Le persone portatrici delle mutazioni Brca - tra i 75 e i 150 mila casi oggi in Italia, secondo una semplice proiezione in assenza di dati nazionali certificati - sono esposte al rischio di sviluppare in giovane età tumori al seno, all'ovaio e all'endometrio, oltre ad altre neoplasie. Questo andamento si inserisce nel contesto generale di un eccesso di “medicalizzazione” della gravidanza e del parto in Italia, che induce le donne a effettuare visite, esami, ecografie non necessarie: tre donne su quattro per esempio effettuano in gravidanza più ecografie delle tre consigliate. 4. la stipula di accordi tra Comuni ed enti privati per la gestione di “alloggi protetti” in cui collocare persone uscite dal carcere o ancora detenute e nei cui confronti vengono applicati i benefici dell’ordinamento penitenziario (si riferisce in particolare l’esperienza del Comune di Brescia come esempio di buona pratica). Il Rapporto della Commission on Mines, istituita dal Parlamento inglese nel 1842, racconta situazioni estremamente penose. È stato recentemente pubblicato il rapporto CEDAP, relativo all’anno 2014, che fotografa la salute delle donne in gravidanza, la modalità del parto e la salute dei neonati in Italia. La quasi totalità dei parti in Italia avviene in ospedali pubblici o cliniche private.

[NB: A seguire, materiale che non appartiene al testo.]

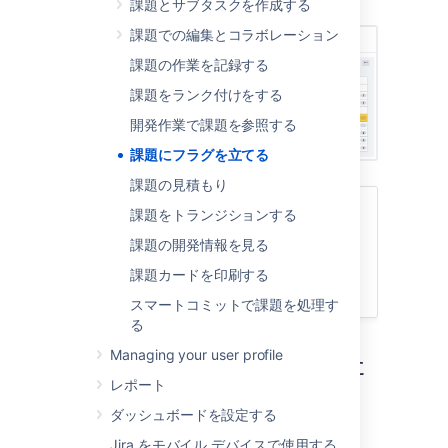
られます。
課題とサブタスクを作成する
課題での編集とコラボレーション
課題の作業を記録する
課題をランク付けをする
開発作業で課題を参照する
課題にフラグを立てる
課題の見積もり
関連ページ
課題をトランジションする
スクラムバックログを使用する
課題の開発情報を見る
アクティブスプリントの利用
課題カードを印刷する
課題での編集とコラボレーション
スマートコミットで課題を処理す
る
Managing your user profile
課題にフラグを付けるまた
レポート
はフラグを解除する
ダッシュボードを設定する
目的のボードに移動します。
Jira をモバイル デバイスで使用する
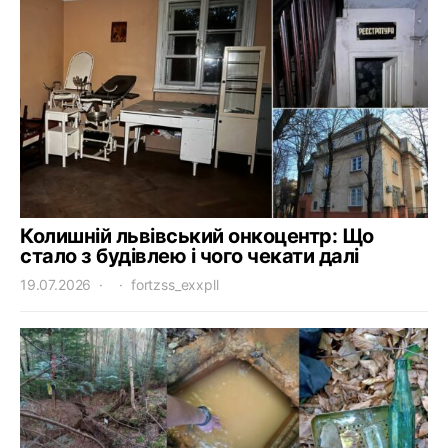
Колишній львівський онкоцентр: Що
стало з будівлею і чого чекати далі
19.07.2026
fortzss_exxpll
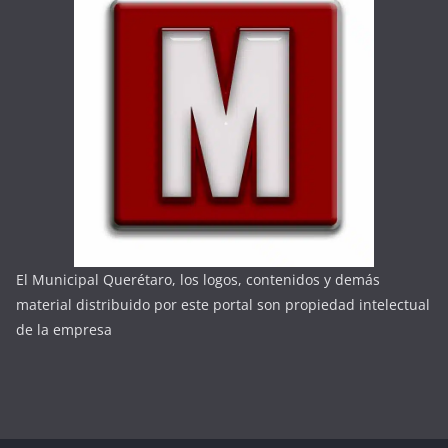
El Municipal Querétaro, los logos, contenidos y demás
material distribuido por este portal son propiedad intelectual
de la empresa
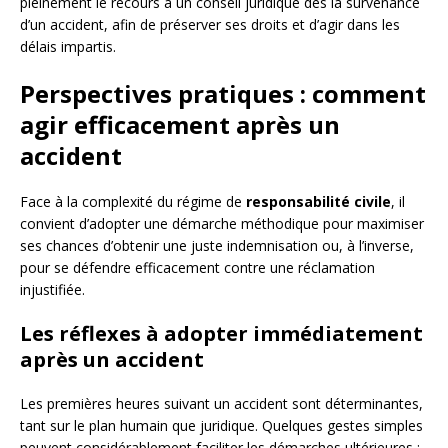
pleinement le recours à un conseil juridique dès la survenance
d’un accident, afin de préserver ses droits et d’agir dans les
délais impartis.
Perspectives pratiques : comment
agir efficacement après un
accident
Face à la complexité du régime de
responsabilité civile
, il
convient d’adopter une démarche méthodique pour maximiser
ses chances d’obtenir une juste indemnisation ou, à l’inverse,
pour se défendre efficacement contre une réclamation
injustifiée.
Les réflexes à adopter immédiatement
après un accident
Les premières heures suivant un accident sont déterminantes,
tant sur le plan humain que juridique. Quelques gestes simples
peuvent considérablement faciliter les démarches ultérieures :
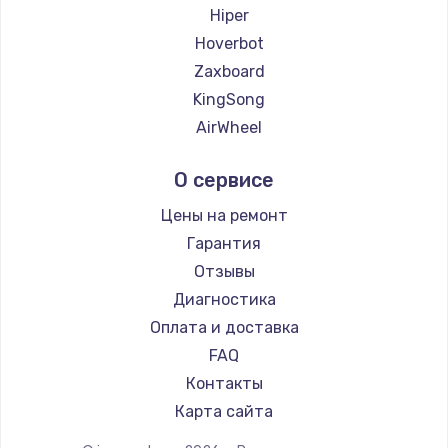
Hiper
Hoverbot
Zaxboard
KingSong
AirWheel
Midway by Yamato
О сервисе
Hunter
Shorner
Цены на ремонт
Joyor
Гарантия
Minimotors
Отзывы
Bork
Диагностика
Segway
Оплата и доставка
KIRIN
FAQ
Контакты
Карта сайта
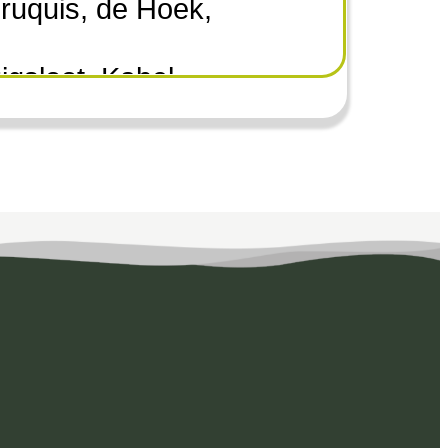
ruquis, de Hoek,
gsloot, Kabel,
 Lijnden, Lisserbroek,
Nieuwemeer, Nieuw
eer, Rijssenhout,
hiphol, Schiphol-oost,
 Vijfhuizen, Vredeburg,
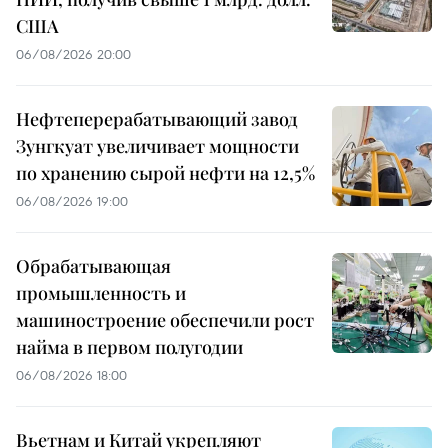
США
06/08/2026 20:00
Нефтеперерабатывающий завод
Зунгкуат увеличивает мощности
по хранению сырой нефти на 12,5%
06/08/2026 19:00
Обрабатывающая
промышленность и
машиностроение обеспечили рост
найма в первом полугодии
06/08/2026 18:00
Вьетнам и Китай укрепляют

E purtroppo la regola è che più cesarei si fanno più se ne faranno, perché in moltissimi ospedali non è previsto partorire per via vaginale il secondo bambino se il primo è nato con il cesareo, anche se quasi la metà delle donne potrebbe riuscirci. Quando nasce un bambino l’ostetrica compila due documenti: la dichiarazione di nascita, per il comune di residenza, e il certificato di assistenza al parto (CEDAP), che viene inviato al Ministero della Salute. Il CEDAP contiene molte informazioni attraverso le quali gli statistici del ministero tengono sotto controllo il fenomeno della natalità in Italia. Il ministero della Salute ha riconosciuto negli ultimi anni che la “medicina tradizionale ha subito una profonda evoluzione” e la stessa Organizzazione mondiale della sanità (Oms) ha sottolineato l’importanza della attenzione al tema. Esiste una sostanziale differenza anche nell’età media delle donne al parto: le italiane partoriscono il primo figlio dopo i 31 anni e le straniere tre anni prima; inoltre, almeno otto neonati su cento hanno una madre ultraquarantenne. Il primo dato su cui riflettere è il numero totale dei nati, 502.446, dato in costante decrescita dal 2009. In questi cinque anni si sono perse 55.000 nascite, e questo è il triste specchio della crisi economica con le sue ricadute sulla precarietà del presente e del futuro delle nostre giovani generazioni.

Dai dati Inail flibanserin farmacia on line degli ultimi anni, sul totale degli infortuni, la ripartizione tra uomini e donne risulta essere sempre, all'incirca, 70% agli uomini e 30% alle donne. Di questi bambini, uno su cinque è nato da madri di cittadinanza non italiana, e anche le donne straniere hanno un numero di figli sempre minore: questo si collega al fatto che l’Italia è il fanalino di coda in Europa per le politiche di sostegno alle famiglie con figli. Grazia Gobbi Sica e Lucia Tonini dell’Associazione Amici degli Allori, in collaborazione con la scuola de Il Teatro delle Donne, guideranno i visitatori in un percorso fatto di mogli, madri, sorelle e figlie all’interno del giardino della memoria. Il dovere di rigore scientifico impone anche di affrontare il tema dell’incidenza dei tumori maligni, il cui numero sembra in continua lievitazione per quanto riguarda le donne, mentre è in sensibile diminuzione tra gli uomini. Solo un bambino su mille nasce in altri contesti, e di questi solo alcuni nascono a casa per scelta, diversamente da quanto succede in alcuni paesi del nord Europa, dove il parto domiciliare è garantito dal sistema sanitario pubblico, ed è inserito nel novero delle scelte possibili per la donna.